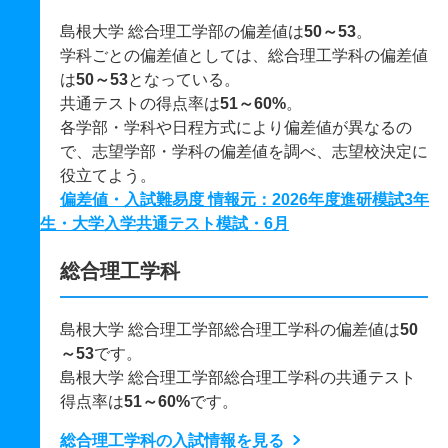
島根大学 総合理工学部の偏差値は
50～53
。
学科ごとの偏差値としては、総合理工学科の偏差値
は
50～53
となっている。
共通テストの得点率は
51～60%
。
各学部・学科や日程方式により偏差値が異なるの
で、志望学部・学科の偏差値を調べ、志望校決定に
役立てよう。
偏差値・入試難易度 情報元：2026年度進研模試3年
生・大学入学共通テスト模試・6月
総合理工学科
島根大学 総合理工学部総合理工学科の偏差値は
50
～53
です。
島根大学 総合理工学部総合理工学科の共通テスト
得点率は
51～60%
です。
総合理工学科の入試情報を見る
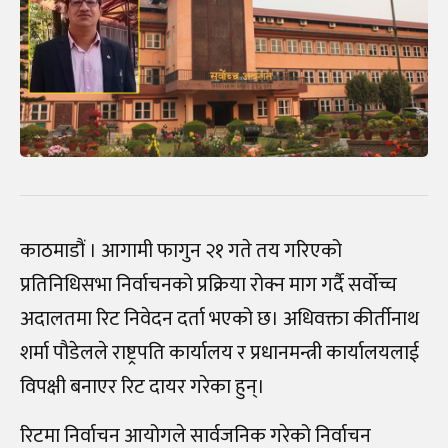
काठमाडौं । आगामी फागुन २१ गते तय गरिएको
प्रतिनिधिसभा निर्वाचनको प्रक्रिया रोक्न माग गर्दै सर्वोच्च
अदालतमा रिट निवेदन दर्ता भएको छ। अधिवक्ता कीर्तीनाथ
शर्मा पौडेलले राष्ट्रपति कार्यालय र प्रधानमन्त्री कार्यालयलाई
विपक्षी बनाएर रिट दायर गरेका हुन्।
रिटमा निर्वाचन आयोगले सार्वजनिक गरेको निर्वाचन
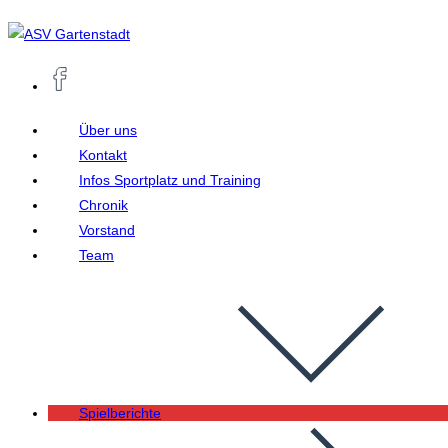
Zum
Inhalt
springen
Über uns
Kontakt
Infos Sportplatz und Training
Chronik
Vorstand
Team
Spielberichte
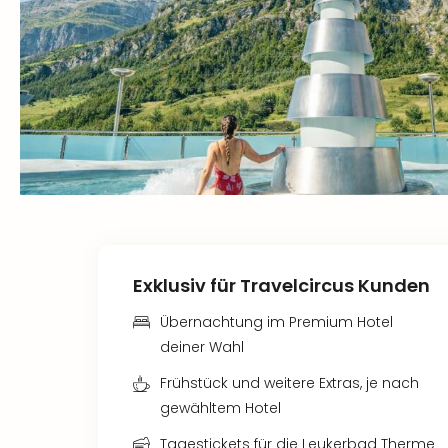
Exklusiv für Travelcircus Kunden
Übernachtung im Premium Hotel
deiner Wahl
Frühstück und weitere Extras, je nach
gewähltem Hotel
Tagestickets für die Leukerbad Therme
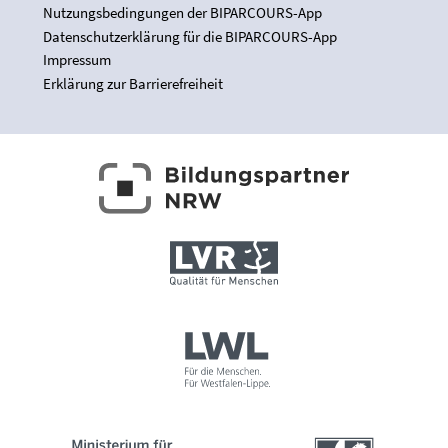
Nutzungsbedingungen der BIPARCOURS-App
Datenschutzerklärung für die BIPARCOURS-App
Impressum
Erklärung zur Barrierefreiheit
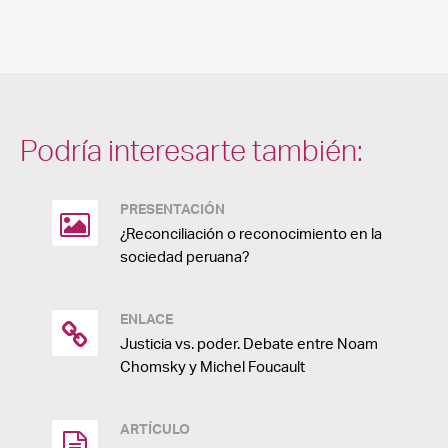
Podría interesarte también:
PRESENTACIÓN
¿Reconciliación o reconocimiento en la
sociedad peruana?
ENLACE
Justicia vs. poder. Debate entre Noam
Chomsky y Michel Foucault
ARTÍCULO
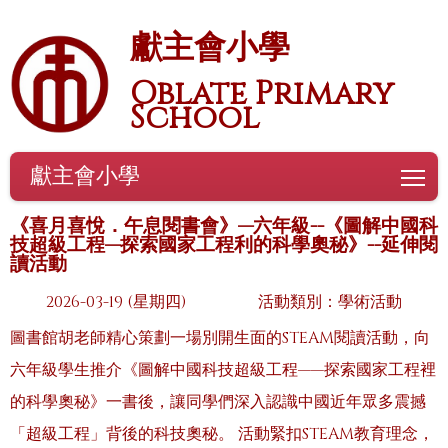
獻主會小學
Oblate Primary
School
獻主會小學
To
《喜月喜悅．午息閱書會》—六年級--《圖解中國科
技超級工程—探索國家工程利的科學奧秘》--延伸閱
讀活動
2026-03-19 (星期四)
活動類別：學術活動
圖書館胡老師精心策劃一場別開生面的STEAM閱讀活動，向
六年級學生推介《圖解中國科技超級工程——探索國家工程裡
的科學奧秘》一書後，讓同學們深入認識中國近年眾多震撼
「超級工程」背後的科技奧秘。 活動緊扣STEAM教育理念，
::::::::::
Copy out the listing above from the line containing "शर्मा पौडेलले राष्ट्रपति" to the line containing "圖書館胡老師精心策劃一場別開生面的STEAM閱讀活動，向", both included, exactly as written and minus the images.

शर्मा पौडेलले राष्ट्रपति कार्यालय र प्रधानमन्त्री कार्यालयलाई
विपक्षी बनाएर रिट दायर गरेका हुन्।
रिटमा निर्वाचन आयोगले सार्वजनिक गरेको निर्वाचन
Zum
Inhalt
springen
Über uns
Kontakt
Infos Sportplatz und Training
Chronik
Vorstand
Team
Spielberichte
Exklusiv für Travelcircus Kunden
Übernachtung im Premium Hotel
deiner Wahl
Frühstück und weitere Extras, je nach
gewähltem Hotel
Tagestickets für die Leukerbad Therme
Nutzungsbedingungen der BIPARCOURS-App
Datenschutzerklärung für die BIPARCOURS-App
Impressum
Erklärung zur Barrierefreiheit
Podría interesarte también:
PRESENTACIÓN
¿Reconciliación o reconocimiento en la
sociedad peruana?
ENLACE
Justicia vs. poder. Debate entre Noam
Chomsky y Michel Foucault
ARTÍCULO
獻主會小學
Oblate Primary
School
獻主會小學
To
《喜月喜悅．午息閱書會》—六年級--《圖解中國科
技超級工程—探索國家工程利的科學奧秘》--延伸閱
讀活動
2026-03-19 (星期四)
活動類別：學術活動
圖書館胡老師精心策劃一場別開生面的STEAM閱讀活動，向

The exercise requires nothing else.